┌──
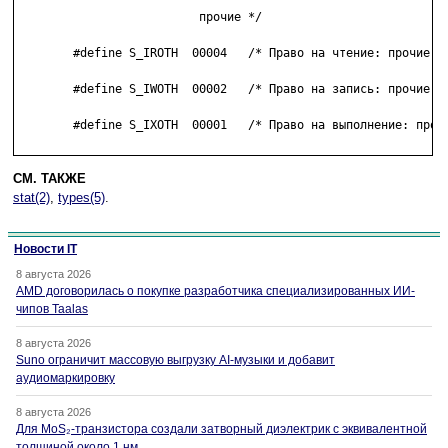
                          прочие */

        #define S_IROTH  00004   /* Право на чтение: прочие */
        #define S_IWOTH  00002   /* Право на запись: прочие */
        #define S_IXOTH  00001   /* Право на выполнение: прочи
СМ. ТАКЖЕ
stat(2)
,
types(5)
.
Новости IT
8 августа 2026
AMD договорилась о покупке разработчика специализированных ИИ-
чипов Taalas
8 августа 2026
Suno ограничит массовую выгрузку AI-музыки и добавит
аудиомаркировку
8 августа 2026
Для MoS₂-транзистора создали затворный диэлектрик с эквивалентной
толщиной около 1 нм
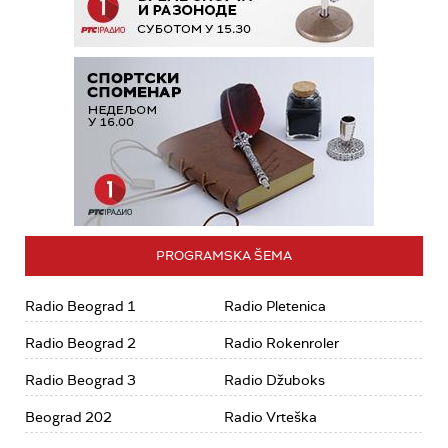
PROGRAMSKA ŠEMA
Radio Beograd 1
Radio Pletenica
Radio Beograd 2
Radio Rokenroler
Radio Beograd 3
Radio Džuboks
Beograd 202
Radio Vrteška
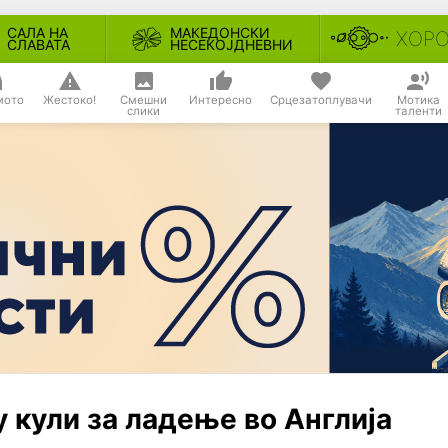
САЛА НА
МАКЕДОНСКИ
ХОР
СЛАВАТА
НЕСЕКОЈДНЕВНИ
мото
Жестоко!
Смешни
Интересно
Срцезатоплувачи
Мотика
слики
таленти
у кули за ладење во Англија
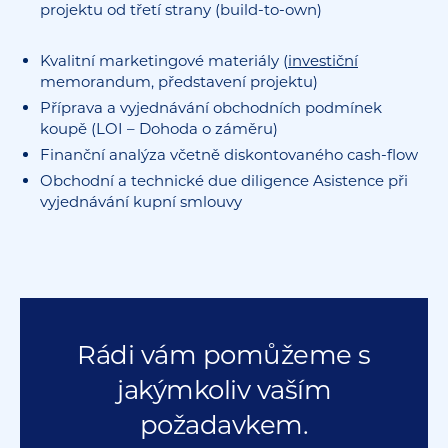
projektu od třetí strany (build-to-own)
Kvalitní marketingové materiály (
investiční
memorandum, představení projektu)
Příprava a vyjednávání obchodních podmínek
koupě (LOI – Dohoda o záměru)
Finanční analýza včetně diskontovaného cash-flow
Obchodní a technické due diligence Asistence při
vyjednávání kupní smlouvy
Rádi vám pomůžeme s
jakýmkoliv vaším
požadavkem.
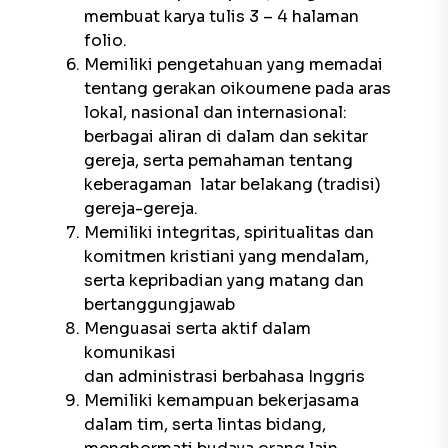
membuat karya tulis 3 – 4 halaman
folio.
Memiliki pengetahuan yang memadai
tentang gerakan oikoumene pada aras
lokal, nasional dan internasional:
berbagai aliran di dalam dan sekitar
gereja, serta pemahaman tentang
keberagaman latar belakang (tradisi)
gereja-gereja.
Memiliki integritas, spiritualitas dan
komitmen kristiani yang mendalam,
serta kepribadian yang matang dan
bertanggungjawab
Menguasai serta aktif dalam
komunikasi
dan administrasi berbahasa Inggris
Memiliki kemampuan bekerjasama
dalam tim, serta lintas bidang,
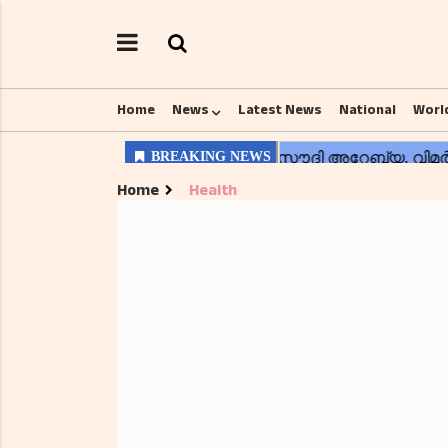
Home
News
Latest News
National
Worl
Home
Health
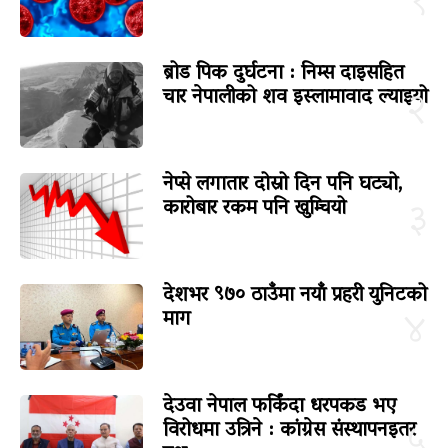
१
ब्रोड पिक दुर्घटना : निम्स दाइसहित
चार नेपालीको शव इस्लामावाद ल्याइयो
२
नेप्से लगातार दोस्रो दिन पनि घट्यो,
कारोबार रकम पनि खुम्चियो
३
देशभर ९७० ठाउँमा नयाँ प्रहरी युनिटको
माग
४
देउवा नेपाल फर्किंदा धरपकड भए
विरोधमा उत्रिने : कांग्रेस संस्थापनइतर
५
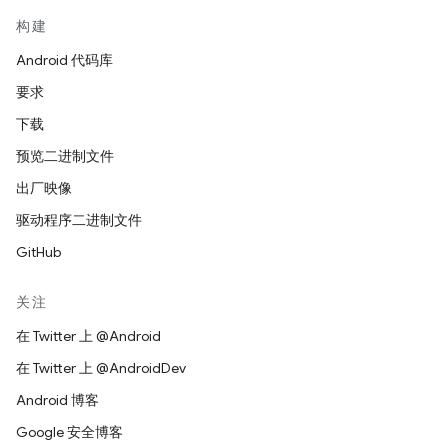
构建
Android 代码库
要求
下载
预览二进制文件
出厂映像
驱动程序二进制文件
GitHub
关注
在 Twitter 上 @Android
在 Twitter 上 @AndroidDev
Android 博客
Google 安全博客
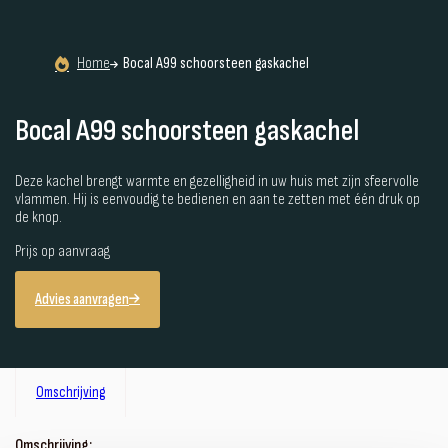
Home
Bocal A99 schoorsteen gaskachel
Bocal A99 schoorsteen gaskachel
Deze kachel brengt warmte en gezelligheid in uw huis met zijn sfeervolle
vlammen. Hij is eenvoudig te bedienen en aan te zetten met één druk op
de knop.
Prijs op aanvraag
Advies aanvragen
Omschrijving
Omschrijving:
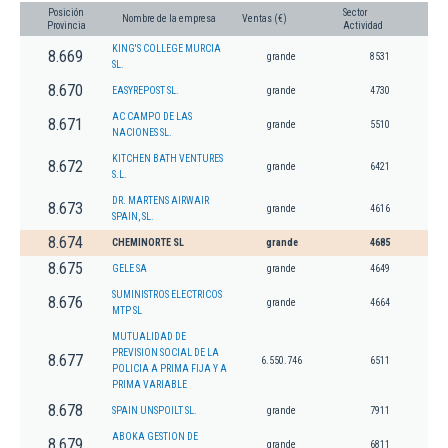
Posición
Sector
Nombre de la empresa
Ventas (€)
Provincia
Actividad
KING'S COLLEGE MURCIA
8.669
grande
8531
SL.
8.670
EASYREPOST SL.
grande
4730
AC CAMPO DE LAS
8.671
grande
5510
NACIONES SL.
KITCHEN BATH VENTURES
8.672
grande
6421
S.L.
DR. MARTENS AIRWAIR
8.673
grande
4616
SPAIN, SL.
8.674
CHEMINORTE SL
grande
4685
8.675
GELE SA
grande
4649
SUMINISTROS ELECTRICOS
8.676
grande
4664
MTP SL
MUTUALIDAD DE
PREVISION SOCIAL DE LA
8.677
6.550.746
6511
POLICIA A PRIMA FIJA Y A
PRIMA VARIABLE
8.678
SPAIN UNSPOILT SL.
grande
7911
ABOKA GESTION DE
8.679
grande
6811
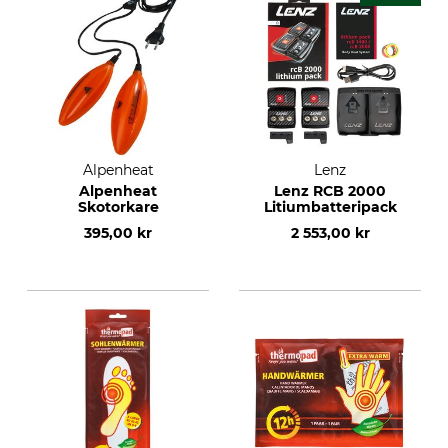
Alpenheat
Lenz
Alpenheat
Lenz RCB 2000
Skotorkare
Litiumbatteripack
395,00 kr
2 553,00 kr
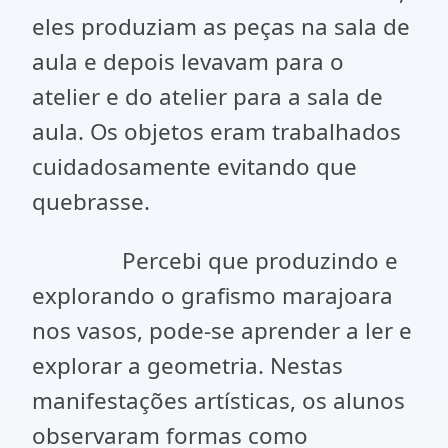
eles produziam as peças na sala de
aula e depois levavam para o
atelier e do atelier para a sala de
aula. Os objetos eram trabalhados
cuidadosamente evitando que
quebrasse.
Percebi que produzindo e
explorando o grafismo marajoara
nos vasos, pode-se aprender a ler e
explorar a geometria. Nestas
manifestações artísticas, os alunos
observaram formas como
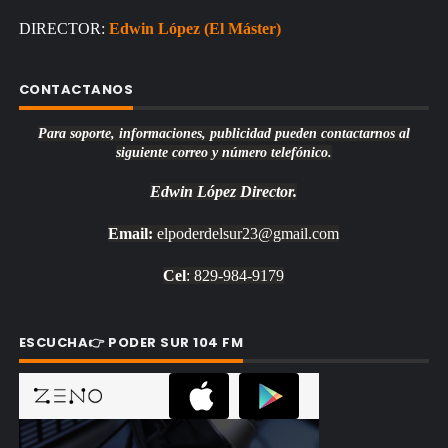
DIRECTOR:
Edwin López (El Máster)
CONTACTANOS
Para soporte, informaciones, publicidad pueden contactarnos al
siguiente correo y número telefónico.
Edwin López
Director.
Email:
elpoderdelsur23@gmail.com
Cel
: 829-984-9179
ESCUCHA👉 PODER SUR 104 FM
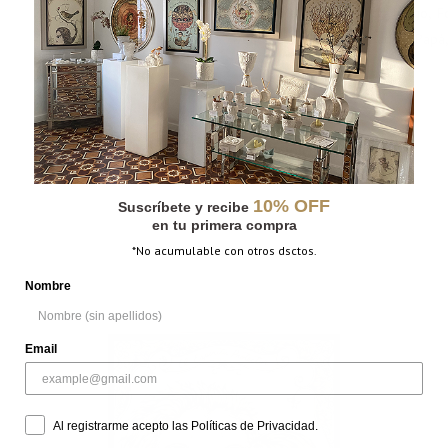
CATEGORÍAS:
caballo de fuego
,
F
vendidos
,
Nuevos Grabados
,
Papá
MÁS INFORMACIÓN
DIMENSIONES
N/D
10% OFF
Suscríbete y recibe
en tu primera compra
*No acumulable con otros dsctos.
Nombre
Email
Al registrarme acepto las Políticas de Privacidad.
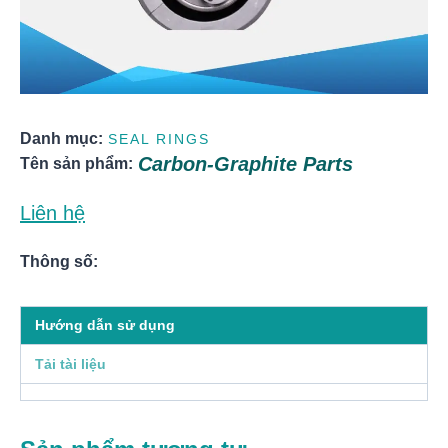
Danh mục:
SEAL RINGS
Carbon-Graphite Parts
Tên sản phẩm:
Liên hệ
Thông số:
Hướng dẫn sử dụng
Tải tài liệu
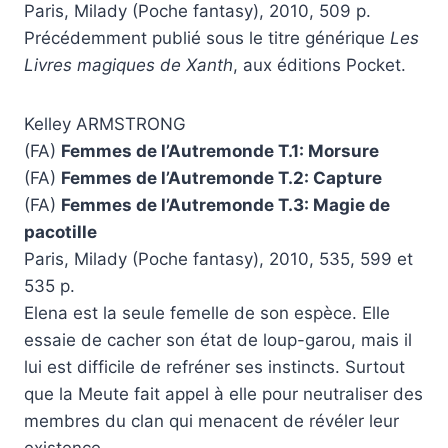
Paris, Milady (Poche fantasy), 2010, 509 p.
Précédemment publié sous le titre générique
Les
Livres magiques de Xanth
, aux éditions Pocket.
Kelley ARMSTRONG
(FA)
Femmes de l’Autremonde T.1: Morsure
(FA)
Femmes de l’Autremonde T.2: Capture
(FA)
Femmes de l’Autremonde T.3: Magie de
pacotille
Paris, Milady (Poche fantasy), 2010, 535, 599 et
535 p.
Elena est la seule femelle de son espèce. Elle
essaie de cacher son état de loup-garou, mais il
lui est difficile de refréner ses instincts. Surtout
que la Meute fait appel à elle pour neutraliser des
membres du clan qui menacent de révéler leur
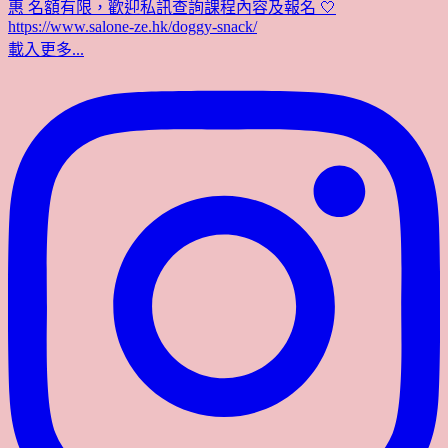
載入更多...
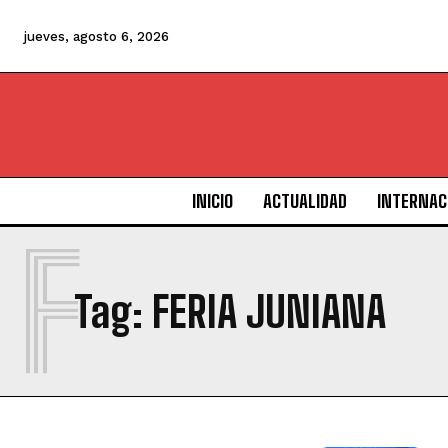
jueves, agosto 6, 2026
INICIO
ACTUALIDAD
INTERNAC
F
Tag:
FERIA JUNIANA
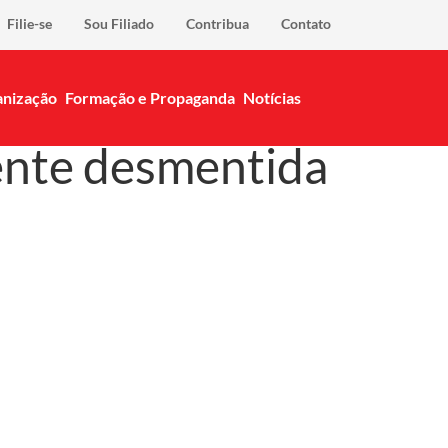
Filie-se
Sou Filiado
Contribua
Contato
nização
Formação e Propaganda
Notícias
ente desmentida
└──
--- To do ---
Tell how many lines in the data contain the word "Autremonde", answering with that number and no other text.

--- Answer area ---
3